**DATA EXTRACT**
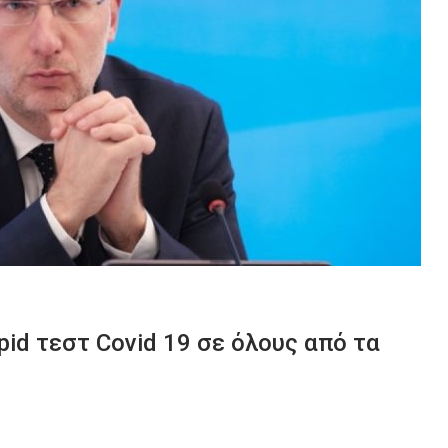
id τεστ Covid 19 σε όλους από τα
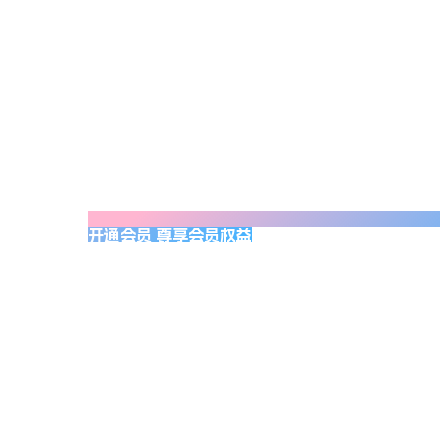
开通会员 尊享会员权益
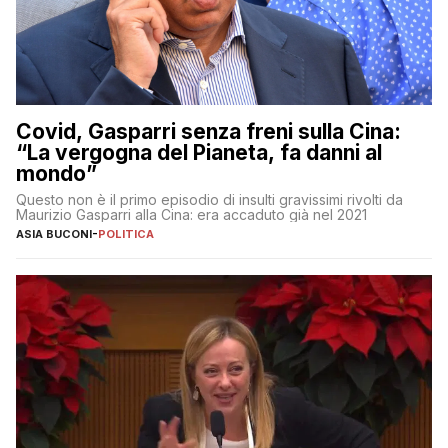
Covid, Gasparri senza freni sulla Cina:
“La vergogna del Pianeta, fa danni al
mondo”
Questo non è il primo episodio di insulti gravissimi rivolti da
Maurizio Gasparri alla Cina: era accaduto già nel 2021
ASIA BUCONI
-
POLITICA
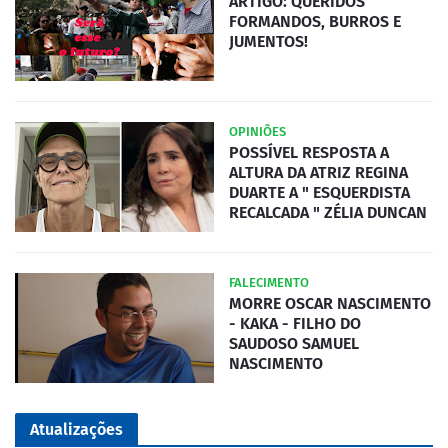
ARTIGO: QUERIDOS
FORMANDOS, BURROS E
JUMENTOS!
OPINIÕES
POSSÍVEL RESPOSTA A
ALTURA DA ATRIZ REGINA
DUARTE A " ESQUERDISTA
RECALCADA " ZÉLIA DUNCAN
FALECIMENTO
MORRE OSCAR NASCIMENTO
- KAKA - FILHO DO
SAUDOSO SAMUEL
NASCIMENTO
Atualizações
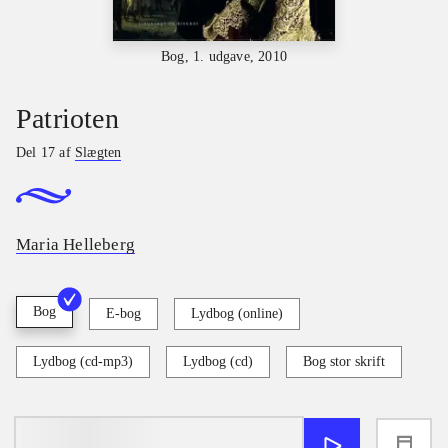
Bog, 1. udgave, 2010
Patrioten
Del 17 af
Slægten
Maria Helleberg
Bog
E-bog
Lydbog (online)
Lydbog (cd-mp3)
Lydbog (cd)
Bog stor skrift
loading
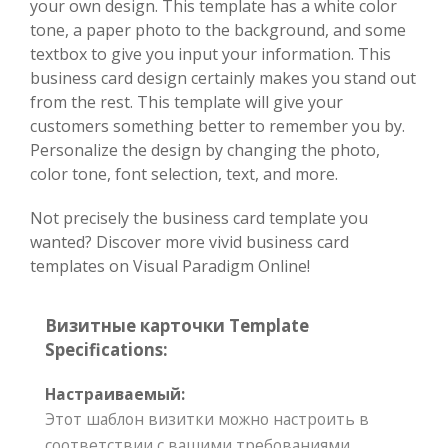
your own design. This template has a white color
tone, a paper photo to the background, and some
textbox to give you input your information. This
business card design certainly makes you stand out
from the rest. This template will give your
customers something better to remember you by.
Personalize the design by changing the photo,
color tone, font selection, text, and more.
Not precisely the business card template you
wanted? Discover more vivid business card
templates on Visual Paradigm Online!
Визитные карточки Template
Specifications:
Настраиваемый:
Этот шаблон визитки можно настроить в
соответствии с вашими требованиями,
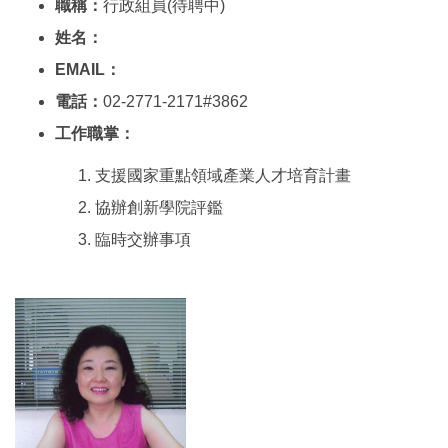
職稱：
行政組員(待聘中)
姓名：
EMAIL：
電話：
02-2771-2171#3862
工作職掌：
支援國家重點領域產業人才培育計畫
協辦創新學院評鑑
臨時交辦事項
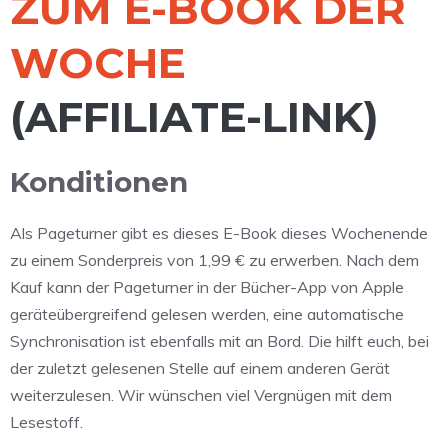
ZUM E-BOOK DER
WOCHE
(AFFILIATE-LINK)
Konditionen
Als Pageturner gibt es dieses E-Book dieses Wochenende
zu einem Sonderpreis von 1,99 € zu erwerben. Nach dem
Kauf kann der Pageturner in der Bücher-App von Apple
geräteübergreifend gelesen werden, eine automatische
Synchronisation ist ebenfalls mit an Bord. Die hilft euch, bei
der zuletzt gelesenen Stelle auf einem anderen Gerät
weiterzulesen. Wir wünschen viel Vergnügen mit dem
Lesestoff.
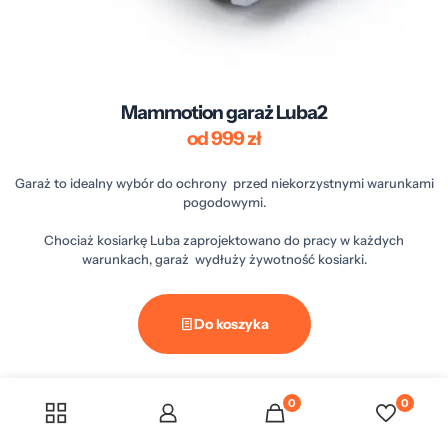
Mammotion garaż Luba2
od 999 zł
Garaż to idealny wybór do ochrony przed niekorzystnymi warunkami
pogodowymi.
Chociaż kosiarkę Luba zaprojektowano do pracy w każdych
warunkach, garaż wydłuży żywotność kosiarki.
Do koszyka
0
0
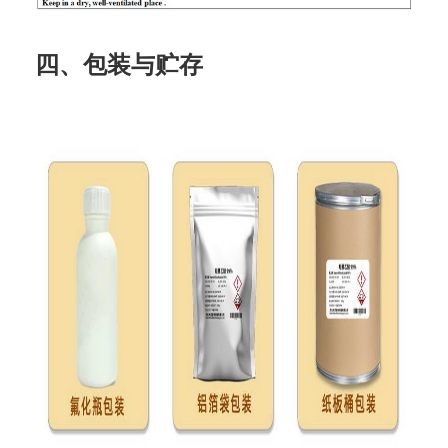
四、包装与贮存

**TASK GOAL**
Wherever the string "your" shows up in a line above, tally that line, and answer with the final number alone.

**ANSWER SPACE**
3